I have wanted to do this for some time and we finally pulled it all together. The ocean is about 2 hours from us but it was well worth it to go over. The day was perfect and we had a BLAST. We are already working on plans to go over again. The girl with the peach vest and red roan mini is my daughter, the girl in the pink boots with the black/white is my niece (my mother has the same horse in another picture), and I'm in the middle in the photo standing at the rocks.


----------



## studiowvw (Oct 22, 2012)

Looks like so much fun! I love the pics.


----------



## Renolizzie (Oct 22, 2012)

That looks like a lot of fun!!!


----------



## susanne (Oct 22, 2012)

Glad to hear you got to do it! We love driving on the beach...you've probably seen photos and/or video from our annual beach drive. the best part is that the horses love it as much as we do!

Here's a shot of us at last year's drive:


----------



## ksoomekh (Oct 22, 2012)

Oh, that looks like soooooo much fun! Thanks for the photos.

Karen


----------



## dreamlandnh (Oct 23, 2012)

Love the photo Susanne...we didn't dare get down into the water for fear they would sink in too much. Will have to try it next time


----------



## Knottymare (Oct 23, 2012)

We had a blast until Dolly had a nervous break down LOL... (not due to the waves; we went swimming after we unhitched)


----------



## shalakominiatureshowhorses (Oct 23, 2012)

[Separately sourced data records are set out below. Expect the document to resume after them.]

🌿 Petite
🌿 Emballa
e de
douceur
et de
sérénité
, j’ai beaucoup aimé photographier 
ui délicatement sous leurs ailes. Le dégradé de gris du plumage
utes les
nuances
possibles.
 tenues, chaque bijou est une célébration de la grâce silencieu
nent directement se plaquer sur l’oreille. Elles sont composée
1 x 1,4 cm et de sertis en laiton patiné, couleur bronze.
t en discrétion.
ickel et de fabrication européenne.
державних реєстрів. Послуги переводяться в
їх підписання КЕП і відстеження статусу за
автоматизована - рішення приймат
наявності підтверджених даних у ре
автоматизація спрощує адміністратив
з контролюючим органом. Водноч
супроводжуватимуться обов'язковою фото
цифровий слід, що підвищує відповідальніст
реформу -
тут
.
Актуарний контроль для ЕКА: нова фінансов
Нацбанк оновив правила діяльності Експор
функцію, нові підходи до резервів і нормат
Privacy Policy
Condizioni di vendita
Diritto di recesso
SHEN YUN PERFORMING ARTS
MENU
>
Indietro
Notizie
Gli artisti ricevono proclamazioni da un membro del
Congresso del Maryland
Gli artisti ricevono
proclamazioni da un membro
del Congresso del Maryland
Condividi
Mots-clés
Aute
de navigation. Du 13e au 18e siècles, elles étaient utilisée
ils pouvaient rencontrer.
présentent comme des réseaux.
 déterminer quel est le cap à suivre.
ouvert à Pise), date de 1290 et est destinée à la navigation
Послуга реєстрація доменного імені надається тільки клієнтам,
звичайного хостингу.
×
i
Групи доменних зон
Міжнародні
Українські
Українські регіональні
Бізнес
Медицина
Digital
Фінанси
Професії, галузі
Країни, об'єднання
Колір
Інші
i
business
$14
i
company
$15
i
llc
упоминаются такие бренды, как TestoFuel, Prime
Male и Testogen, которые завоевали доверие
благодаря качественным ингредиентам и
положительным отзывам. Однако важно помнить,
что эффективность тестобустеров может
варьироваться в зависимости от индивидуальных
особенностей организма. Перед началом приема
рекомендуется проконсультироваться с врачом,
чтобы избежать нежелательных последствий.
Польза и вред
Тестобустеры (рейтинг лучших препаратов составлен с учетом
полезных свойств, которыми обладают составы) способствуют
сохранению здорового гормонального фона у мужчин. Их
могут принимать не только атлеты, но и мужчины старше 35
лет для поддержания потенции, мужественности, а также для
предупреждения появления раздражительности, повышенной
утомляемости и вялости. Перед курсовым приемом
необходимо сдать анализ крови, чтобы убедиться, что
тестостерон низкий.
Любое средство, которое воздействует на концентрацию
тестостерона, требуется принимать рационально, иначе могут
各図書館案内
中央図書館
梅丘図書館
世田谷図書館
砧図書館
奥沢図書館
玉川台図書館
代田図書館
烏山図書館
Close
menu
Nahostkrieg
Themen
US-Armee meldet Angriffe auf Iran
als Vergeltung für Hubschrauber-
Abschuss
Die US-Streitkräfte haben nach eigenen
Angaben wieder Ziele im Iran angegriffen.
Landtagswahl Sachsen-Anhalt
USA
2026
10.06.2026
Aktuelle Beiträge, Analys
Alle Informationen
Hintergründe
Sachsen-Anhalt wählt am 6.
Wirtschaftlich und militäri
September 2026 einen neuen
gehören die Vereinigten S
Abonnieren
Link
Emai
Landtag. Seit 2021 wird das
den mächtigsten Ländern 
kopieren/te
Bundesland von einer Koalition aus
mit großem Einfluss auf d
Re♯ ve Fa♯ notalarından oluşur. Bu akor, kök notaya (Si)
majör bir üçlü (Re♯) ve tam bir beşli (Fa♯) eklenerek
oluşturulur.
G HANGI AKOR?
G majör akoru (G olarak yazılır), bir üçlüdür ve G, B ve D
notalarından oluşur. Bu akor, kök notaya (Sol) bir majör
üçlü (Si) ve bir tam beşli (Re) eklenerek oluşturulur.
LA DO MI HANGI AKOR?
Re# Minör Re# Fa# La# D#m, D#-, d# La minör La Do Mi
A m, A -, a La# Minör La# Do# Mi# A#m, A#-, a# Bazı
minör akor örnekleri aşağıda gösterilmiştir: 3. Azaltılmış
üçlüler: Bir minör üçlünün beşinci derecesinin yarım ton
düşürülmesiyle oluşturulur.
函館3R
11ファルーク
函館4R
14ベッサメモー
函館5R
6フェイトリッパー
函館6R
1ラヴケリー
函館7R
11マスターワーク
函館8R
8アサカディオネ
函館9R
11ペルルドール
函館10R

I lived next to the beach when i was little, now i wish i lived there again so i could drive!!!! looks like so much fun!!!


----------



## MajorClementine (Oct 26, 2012)

Looks like a blast. What a great place to go for a drive. I have to say (growing up in California) I'm not used to seeing people wearing coats and boots at the beach


----------



## dreamlandnh (Oct 26, 2012)

yeah it is a little cooler over here at this time of year for the beach.


----------



## Lilbit1997 (Oct 30, 2012)

It was a ton of fun, never knew my boy could go so fast. He loved to open up and just go. We were about as fast as some of the riders that were there. He wasn't too fond of the water so I didn't even try to drive him in it. But we had a great time and can't wait to go back. (i'm the girl in the pink vest)

Lizzie


----------